Islamic bonds from the GCC, which comply with the religion’s ban on interest, account for more than a quarter of all sales in a market worth about $310 billion, according to data compiled by Bloomberg. Dubai, Qatar and Bahrain are regular issuers.
“Sovereigns in the GCC may increasingly rely on sukuk as a means to support government funding at a time of decreasing oil revenue,” Jonathan Fried, capital markets partner at law firm Linklaters LLP in Dubai, said in an e-mail yesterday. Linklaters advised the Luxembourg government on its debut sukuk sale earlier this year. “There is an ever-growing demand for sukuk products in the GCC.”
That hasn’t stopped yields climbing as oil prices collapsed. The yield on Shariah-compliant bonds from the Middle East jumped 14 basis points last week, the steepest increase since August last year, according to JPMorgan Chase & Co. indexes. That compares with a 22 basis-point decline in the benchmark 10-year Treasury.

Susceptible to Oil

“In the short term, I don’t think there will be any noticeable impact on any of the governments’ strategies,” Thomas Christie, the head of fixed income at Prometheus Capital Finance Ltd., a Dubai-based investment advisory company, said by phone on Dec. 15. “If the oil price continues in the downward trend, in the long term, in the next five years,” there may be an impact to sales, he said.
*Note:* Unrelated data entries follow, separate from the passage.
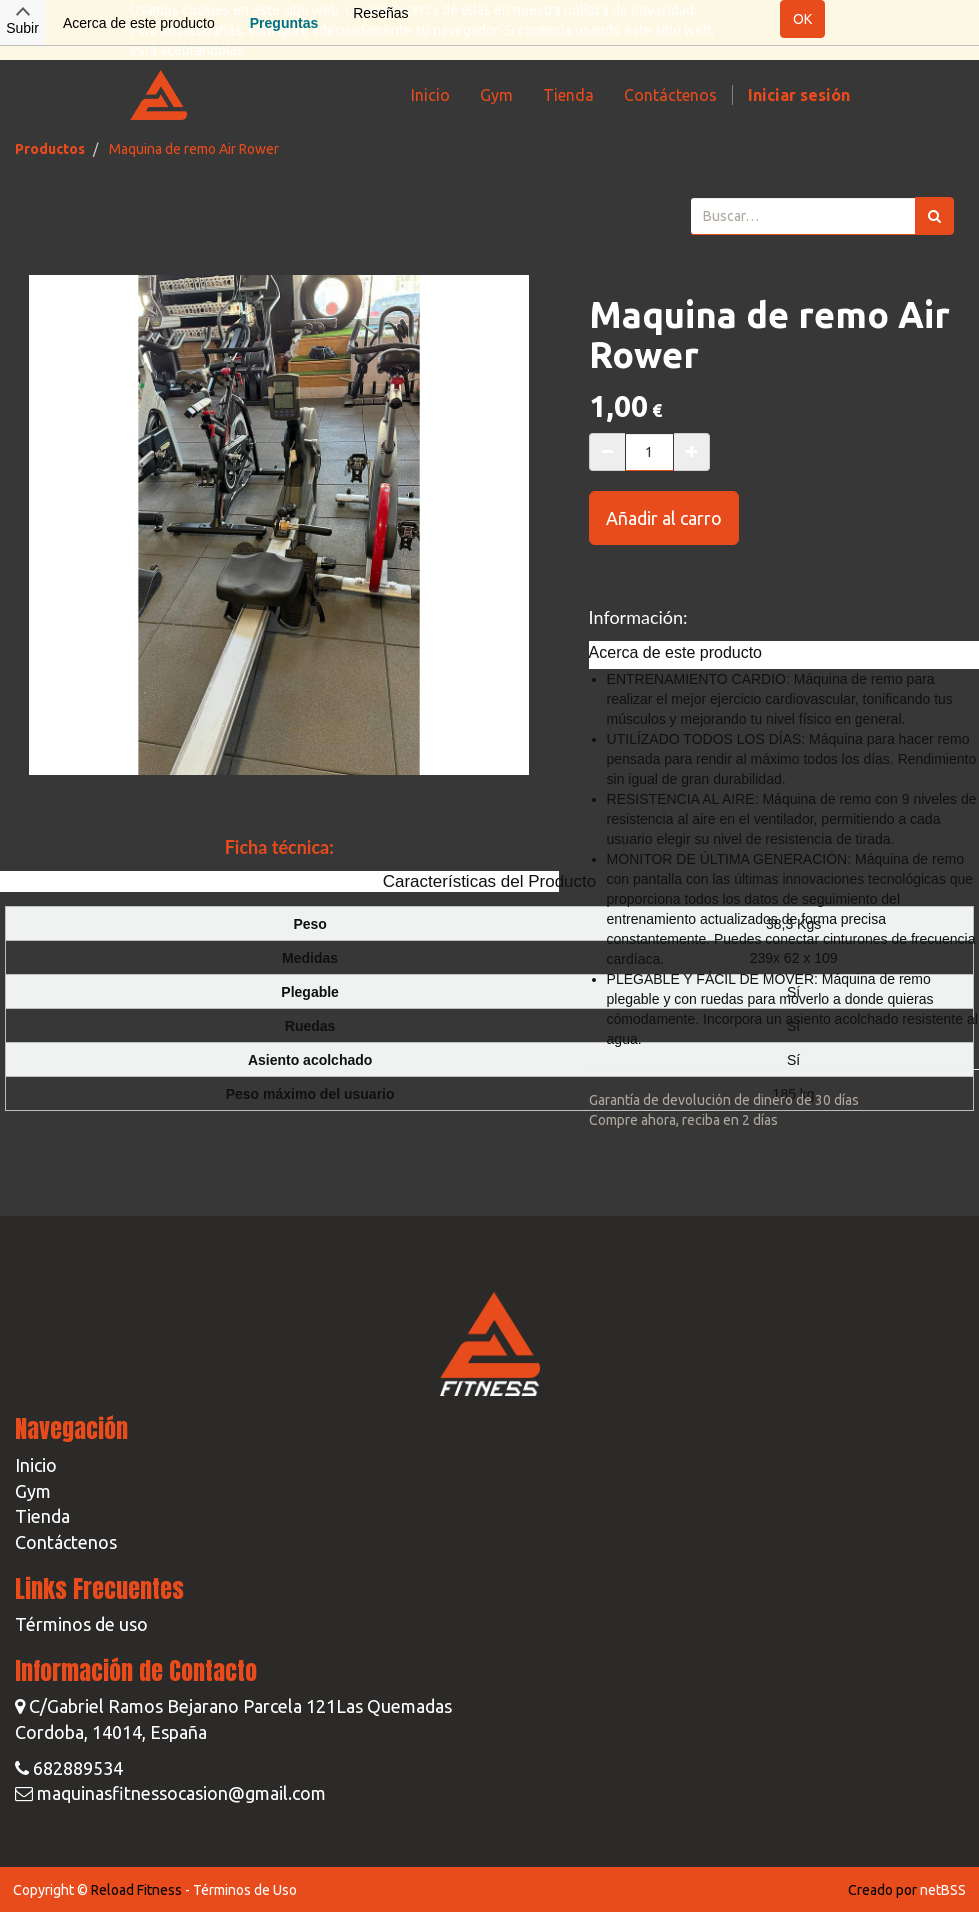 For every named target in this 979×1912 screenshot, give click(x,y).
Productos (50, 149)
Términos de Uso (245, 1890)
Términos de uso (81, 1624)
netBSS (943, 1890)
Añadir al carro (664, 518)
Bahrain and Oman will be most susceptible to lower oil prices and are likely to issue sovereign debt to finance their fiscal deficits, according to a Moody’s Investors Service report last week. The ratings agency said earlier this year the sovereign sukuk market will reach about $30 billion globally in 2014, and it expects growth to continue in 2015.
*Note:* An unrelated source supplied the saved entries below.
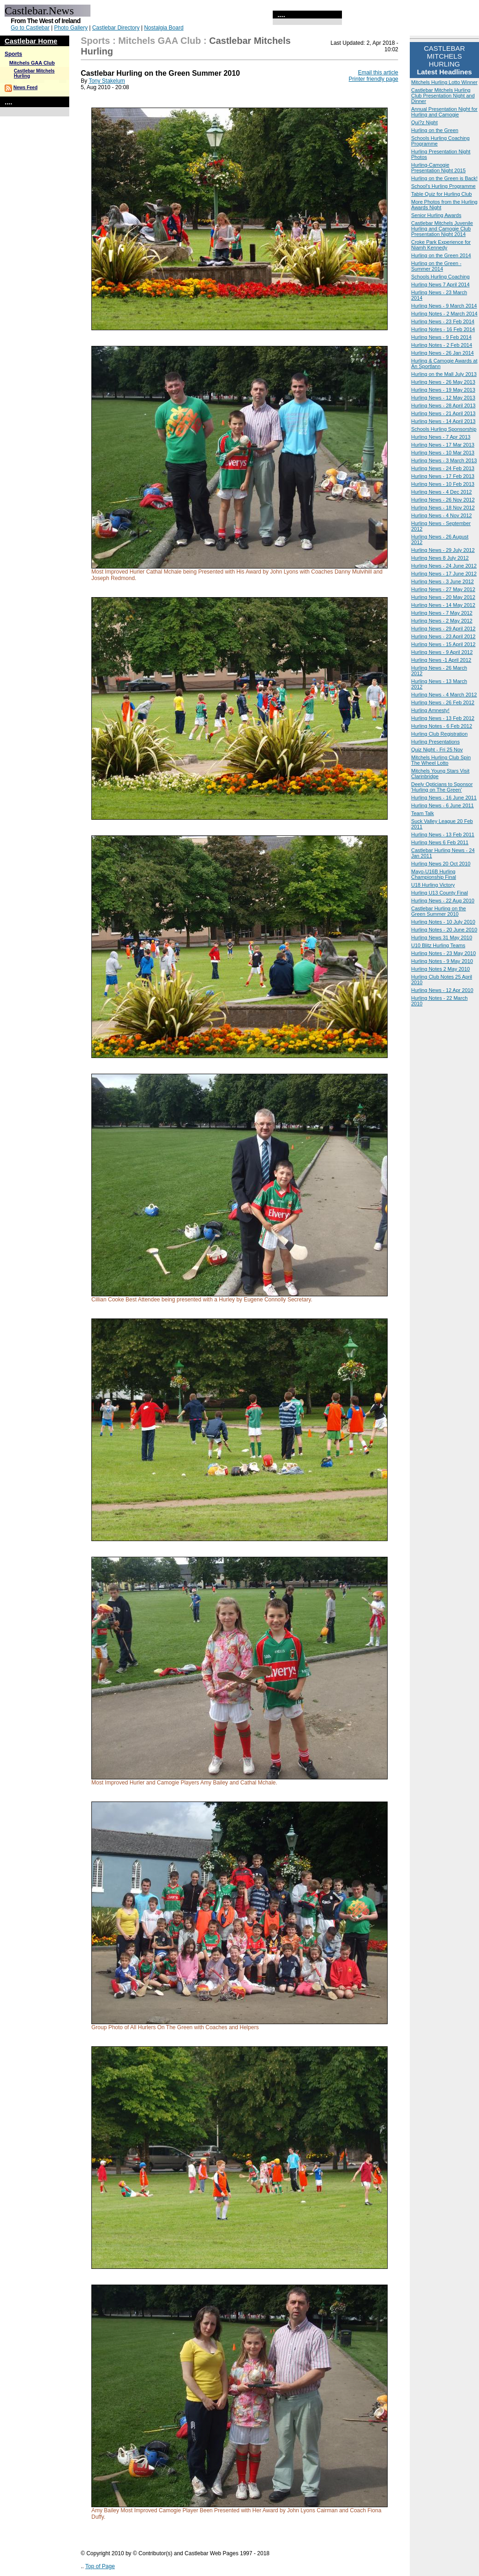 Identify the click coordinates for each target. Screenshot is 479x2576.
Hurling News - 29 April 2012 (443, 628)
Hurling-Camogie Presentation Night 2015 (438, 167)
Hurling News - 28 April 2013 (443, 405)
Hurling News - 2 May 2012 (442, 620)
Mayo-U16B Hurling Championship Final (433, 874)
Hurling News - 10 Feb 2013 (442, 484)
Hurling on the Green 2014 (441, 255)
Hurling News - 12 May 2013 (443, 397)
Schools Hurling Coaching (440, 276)
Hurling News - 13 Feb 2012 (442, 718)
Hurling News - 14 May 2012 (443, 605)
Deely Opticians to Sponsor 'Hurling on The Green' (442, 786)
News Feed (25, 87)
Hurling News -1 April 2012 (441, 660)
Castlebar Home (31, 41)
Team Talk (422, 813)
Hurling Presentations (435, 741)
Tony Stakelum (107, 81)
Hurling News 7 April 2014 (440, 284)
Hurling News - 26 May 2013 (443, 382)
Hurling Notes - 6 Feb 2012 (441, 726)
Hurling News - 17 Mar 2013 (442, 444)
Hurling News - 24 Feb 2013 (442, 468)
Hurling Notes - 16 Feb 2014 (443, 329)
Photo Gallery (71, 27)
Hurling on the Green (434, 130)
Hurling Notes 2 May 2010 (440, 969)
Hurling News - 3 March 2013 (444, 460)
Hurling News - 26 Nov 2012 (443, 499)
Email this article (378, 72)
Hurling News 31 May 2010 (441, 937)
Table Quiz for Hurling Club (441, 194)
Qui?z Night (424, 122)
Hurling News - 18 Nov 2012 (443, 507)
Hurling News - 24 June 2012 (444, 565)
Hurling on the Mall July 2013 (444, 374)
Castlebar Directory (116, 27)
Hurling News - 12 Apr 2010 (442, 990)
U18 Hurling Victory (433, 885)
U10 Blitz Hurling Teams (438, 945)
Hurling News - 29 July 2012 (443, 550)
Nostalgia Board (163, 27)
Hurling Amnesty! (430, 710)
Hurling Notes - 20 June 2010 (444, 929)
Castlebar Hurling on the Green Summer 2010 (438, 911)
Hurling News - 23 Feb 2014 (442, 321)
Bahrain Mumtalakat Holding Co., the country’s sovereign wealth fund, sold a $600 million sukuk last month. Oman’s Central Bank head Hamud Sangur Al-Zadjali said in October the country may sell 200 million rials ($519 million) of Islamic bonds next year, its debut sale.
While “less resilient” GCC states with fewer fiscal buffers like Bahrain and Oman are likely to issue, “all of them should see an increase in sovereign debt issuance over the next year or two,” Ashmore’s Sfakianakis said.